I think I should first point out that this is simply my personal opinion. It is not the position of the American Legal Alliance. We have lawyers affiliated with the American Legal Alliance who are anti-gun control, pro-gun control, and somewhere in the middle. This is simply my personal story and my personal opinion.

I grew up in rural Alabama hunting animals with guns, and I’ve owned guns my whole life. Many years ago I stopped hunting because, frankly, it made me sad when an animal died. I loved everything else about the hunt, and hunting is a sport with much to love. But, even as a teenager, I would feel a slight tweak of sadness whenever the animal I shot shuddered and died. I told myself to toughen up and continued hunting until middle age, but I finally gave the hobby up.  Even after I quit hunting, I continued to own guns for personal protection.

Before I started the American Legal Alliance in 2000, I was a lawyer for people who had been injured or defrauded by corporate wrongdoing. During the 1990s, a defendant I had sued made a credible threat to sneak up on me and slit my throat before I could do anything about it. This man had served time in prison for assault with intent to kill, and he was out on bond for breaking into his current wife’s house to try to kill her. I confirmed these facts with the local authorities, and was told that there was really no practical way to prevent him from making good on his threat to cut my throat.

At the time, my 17-month=old son had recently died in an accident. My wife and daughters were going through the most heart-wrenching, depressing period of their lives. I reflected on the thug who threatened my life and (I distinctly remember this thought), concluded, “My wife and daughters have been through too much grief for some idiot to kill their Daddy.” I went and bought a 9-millimeter Glock semiautomatic pistol, along with a smaller pistol to serve as a backup weapon.

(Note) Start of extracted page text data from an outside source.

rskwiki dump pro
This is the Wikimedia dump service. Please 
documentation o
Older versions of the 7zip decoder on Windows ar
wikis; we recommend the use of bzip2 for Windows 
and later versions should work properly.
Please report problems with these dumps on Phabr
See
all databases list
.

I carried two pistols with me everywhere I went for two years; until the man who swore he would kill me was no longer a threat. I can’t speak for everyone who carries a pistol for personal protection, but I can speak for me. And I will tell you this, carrying a gun and being prepared to kill a man (even under justifiable circumstances) changed me.

While and after carrying a gun I became less concerned about the widespread availability of guns in our country. I took it for granted that everyone in this country had a right to carry a gun, and I believed this would and should never change.

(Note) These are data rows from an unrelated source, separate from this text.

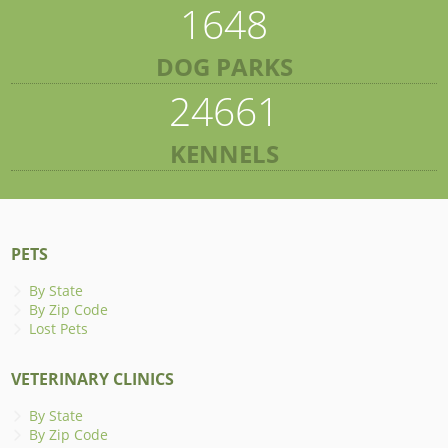
1648
DOG PARKS
24661
KENNELS
PETS
By State
By Zip Code
Lost Pets
VETERINARY CLINICS
By State
By Zip Code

But over the years my opinions about guns have changed again. One reason is that I enjoyed watching the second Iraq war on TV, and the violence didn’t bother me. After watching the war nearly around the clock, I was so accustomed to seeing live violence on television in my den that it seemed as if I had walked into my den as one man and walked out as another–a man who no longer felt the same love for humanity. I found that I could not pray for weeks. I finally realized that I needed to repent of my enjoyment of the violence and my disregard for the innocent lives lost as we advanced on Baghdad. Pastor Brian Zahnd has written an excellent book about Christians and violence called, “A Farewell to Mars: An Evangelical Pastor’s Journey Toward the Biblical Gospel of Peace.” I highly recommend it to anyone who wishes to think about Second Amendment issues from the standpoint of Christianity.

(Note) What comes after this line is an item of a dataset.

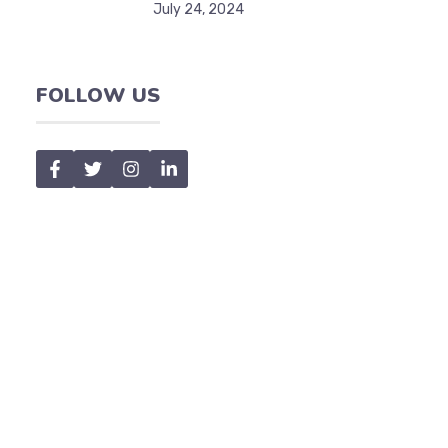
July 24, 2024
FOLLOW US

Another thing changed my opinion about guns. I read that, statistically, guns in the home cause more deaths from accidents and suicides than they result in self-defense killings. After reflecting on this, I rounded up all the guns in my house and took them to one of my brothers-in-law who was in law enforcement and asked if he would keep them in his gun safe for me. He has had custody of my guns since that time.

Now I want to make the point that caused me to start this blog post. I saw one of the TV “experts” on CNN recently saying that we can only reduce the number of guns in this country if we authorize much tougher policing. He said we would need to use “stop and frisk” to take guns away from people. He would be correct if we wanted to reduce the number of guns in this country by the end of 2015. But we probably can’t reduce the number of guns by the end of 2015 to make a significant difference in gun violence this year no matter how many people we stop and frisk.

This country has been around more than 200 years, and I figure we will probably be around for a lot longer. Now, at the age of 63 with seven small grandchildren, I’m starting to think about the kind of country this will be in twenty, thirty and forty years. If we restrict gun sales and put reasonable gun laws in place, we may not be able to see an immediate reduction in the number of gun crimes. But we can do a lot to reduce gun violence in twenty years if we begin now to take reasonable steps to reduce gun ownership. We should do it for our children and our grandchildren.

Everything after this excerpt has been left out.